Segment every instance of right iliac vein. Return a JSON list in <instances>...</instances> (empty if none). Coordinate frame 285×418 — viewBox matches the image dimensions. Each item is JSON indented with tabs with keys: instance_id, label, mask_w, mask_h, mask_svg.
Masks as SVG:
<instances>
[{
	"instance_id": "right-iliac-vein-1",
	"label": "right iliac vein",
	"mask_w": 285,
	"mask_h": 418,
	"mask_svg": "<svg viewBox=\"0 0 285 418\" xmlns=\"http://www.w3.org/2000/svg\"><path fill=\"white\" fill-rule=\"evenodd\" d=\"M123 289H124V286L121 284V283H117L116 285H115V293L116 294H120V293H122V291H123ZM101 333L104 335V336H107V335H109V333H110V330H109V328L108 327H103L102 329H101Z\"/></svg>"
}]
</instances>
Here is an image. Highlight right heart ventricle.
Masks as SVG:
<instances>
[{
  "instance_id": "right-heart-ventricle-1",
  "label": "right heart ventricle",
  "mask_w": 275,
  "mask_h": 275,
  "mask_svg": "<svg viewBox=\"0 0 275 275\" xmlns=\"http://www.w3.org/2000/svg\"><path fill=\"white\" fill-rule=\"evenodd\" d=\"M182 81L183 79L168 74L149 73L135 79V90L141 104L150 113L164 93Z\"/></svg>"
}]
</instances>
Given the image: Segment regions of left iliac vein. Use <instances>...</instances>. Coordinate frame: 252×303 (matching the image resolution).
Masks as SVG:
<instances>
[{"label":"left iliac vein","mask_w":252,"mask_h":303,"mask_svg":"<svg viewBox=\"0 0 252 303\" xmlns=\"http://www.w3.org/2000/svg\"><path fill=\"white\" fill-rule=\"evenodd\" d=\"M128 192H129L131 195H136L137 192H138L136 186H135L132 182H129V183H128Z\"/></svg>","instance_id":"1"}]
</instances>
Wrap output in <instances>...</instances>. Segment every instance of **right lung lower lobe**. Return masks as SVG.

* * * * *

Action item
Each line from the one holding "Given the image: Segment" to the end of the data above goes into the answer exactly as written, and no other line does.

Response to this task
Given the image: Segment regions of left iliac vein. Use <instances>...</instances>. Coordinate frame: 252×303 (matching the image resolution).
Masks as SVG:
<instances>
[{"label":"left iliac vein","mask_w":252,"mask_h":303,"mask_svg":"<svg viewBox=\"0 0 252 303\" xmlns=\"http://www.w3.org/2000/svg\"><path fill=\"white\" fill-rule=\"evenodd\" d=\"M128 192H129L131 195H136L137 192H138L136 186H135L132 182H129V183H128Z\"/></svg>","instance_id":"1"}]
</instances>
Wrap output in <instances>...</instances>. Segment every instance of **right lung lower lobe**. Return masks as SVG.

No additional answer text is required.